I was able to finish one whole section and make a good start on the last section, shown right. I really enjoy making progress on this quilt. I only have about 10 seams to have these four blocks sewn together. I do need to make two more text blocks (like the lower right) in order to finish the section.
I had to bite the bullet over the weekend and just cut like crazy. I can’t finish any more of the Carpenter’s Wheel sections until I cut some more background patches. As I have said 3,000 times, I desperately want to finish a quilt top and so certain tasks must be accomplished.
I can’t finish the 4 patches for Step 3 of the En Provence Mystery Quilt until I cut more blues.
I have had some bits of times to cut and have made some progress, but I really went at it on Saturday and spent nearly the whole day cutting both blues and the text fabrics. It was kind of crazy, actually, because I really cut a lot of squares.
I should have used my Accuquilt for the 2.5″ squares, but the blades on my die have never worked quite right. The pieces I cut last time were more trouble than they were worth. I have to get a new die. In the meantime, I am going through rotary cutter blades.
I first mentioned tracking my fabric usage formally on a V&S post a few months ago. Peg recently asked about it, so I thought I would write more about it.
First, if you are a beginner, stop reading and go sew. You are too young a quiltmaker to be worrying about fabric usage.
Second, if you are prone to anxiety, stop reading. Fabric usage is not something you need to add to your list of anxieties. Go sew and enjoy your quiltmaking.

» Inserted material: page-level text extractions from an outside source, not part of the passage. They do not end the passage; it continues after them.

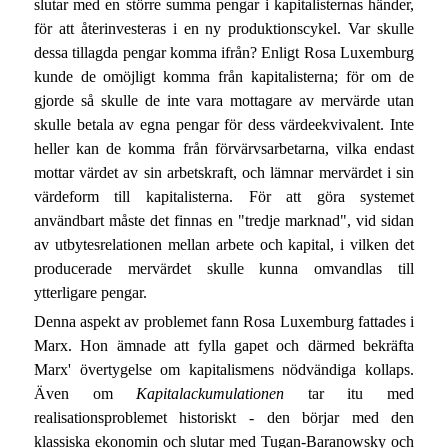
slutar med en större summa pengar i kapitalisternas händer,
för att återinvesteras i en ny produktionscykel. Var skulle
dessa tillagda pengar komma ifrån? Enligt Rosa Luxemburg
kunde de omöjligt komma från kapitalisterna; för om de
gjorde så skulle de inte vara mottagare av mervärde utan
skulle betala av egna pengar för dess värdeekvivalent. Inte
heller kan de komma från förvärvsarbetarna, vilka endast
mottar värdet av sin arbetskraft, och lämnar mervärdet i sin
värdeform till kapitalisterna. För att göra systemet
användbart måste det finnas en "tredje marknad", vid sidan
av utbytesrelationen mellan arbete och kapital, i vilken det
producerade mervärdet skulle kunna omvandlas till
ytterligare pengar.
Denna aspekt av problemet fann Rosa Luxemburg fattades i
Marx. Hon ämnade att fylla gapet och därmed bekräfta
Marx' övertygelse om kapitalismens nödvändiga kollaps.
Även om
Kapitalackumulationen
tar itu med
realisationsproblemet historiskt - den börjar med den
klassiska ekonomin och slutar med Tugan-Baranowsky och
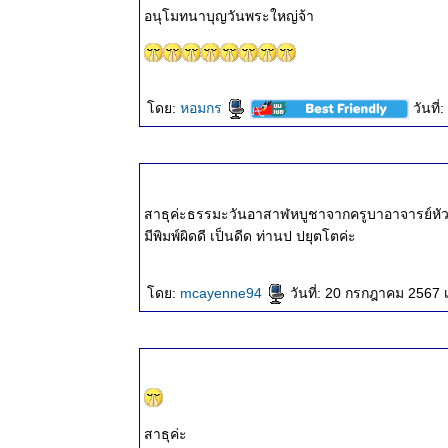
๒๕๖๘
อนุโมทนาบุญวันพระใหญ่จ้า
ธรรมะวันนี้
๒๑ มี.ค.
๒๕๖๘
ธรรมะวันนี้
ดย:
หอมกร
วันที
๑๓ มี.ค.
๒๕๖๘
ธรรมะวันนี้
๖ มี.ค.
๒๕๖๘
สาธุค่ะ​ธรรมะวันอาสาฬหบูชา​จากครูบาอาจารย์หัวก
ธรรมะวันนี้
มีพิมพ์ผิด​ดี​ เป็นดีด​ ท่านป​ ปยุตโตค่ะ
๒๖ ก.พ.
๒๕๖๘
ธรรมะวันนี้
ดย:
mcayenne94
วันที่: 20 กรกฎาคม 2567 
๒๐ ก.พ.
๒๕๖๘
ธรรมะวันนี้
๑๒ ก.พ.
๒๕๖๘
ธรรมะวันนี้
สาธุค่ะ
๕ ก.พ.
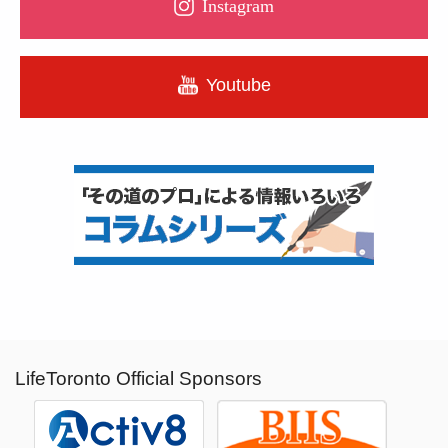
Instagram
Youtube
LifeToronto Official Sponsors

Everyone else may continue reading with the understanding that this tracking system is not to judge, but to understand how much fabric my projects actually take and my fabric usage over the course of a year.
I have been tracking my fabric usage since 2015. I did it all last year as well. Having more of a handle on how to use the spreadsheet helped me to understand what fabrics I was using and how much. I made much better choices about fabric purchases and continue to do so. I am not perfect, but getting better and fabric is so yummy that sometimes it is hard to resist. 😉
I use a spreadsheet that I originally got from Pam of Hip to Be a Square podcast. I have modified to suit my needs. Pam has a blank copy of her fabric usage spreadsheet available on a post from a few years back. It is a good way to start tracking your usage as long as there is no guilt involved. Cheryl, a BAMer, wrote a great post about her spreadsheet for the BAM blog. She talks about her theories around it, why she does it and how she does it.
While there is no shortage of fabric at my house, this spreadsheet is not intended to keep me from buying fabric. That would be a effort in futility and acknowledging that fact feels like a victory. I started so I would know how much fabric I am using per year as well as how much I am adding to my collection. I have a good idea of how many different fabrics I purchase in a year based on the Fabric of the Year quilts, but quantities were always a mystery.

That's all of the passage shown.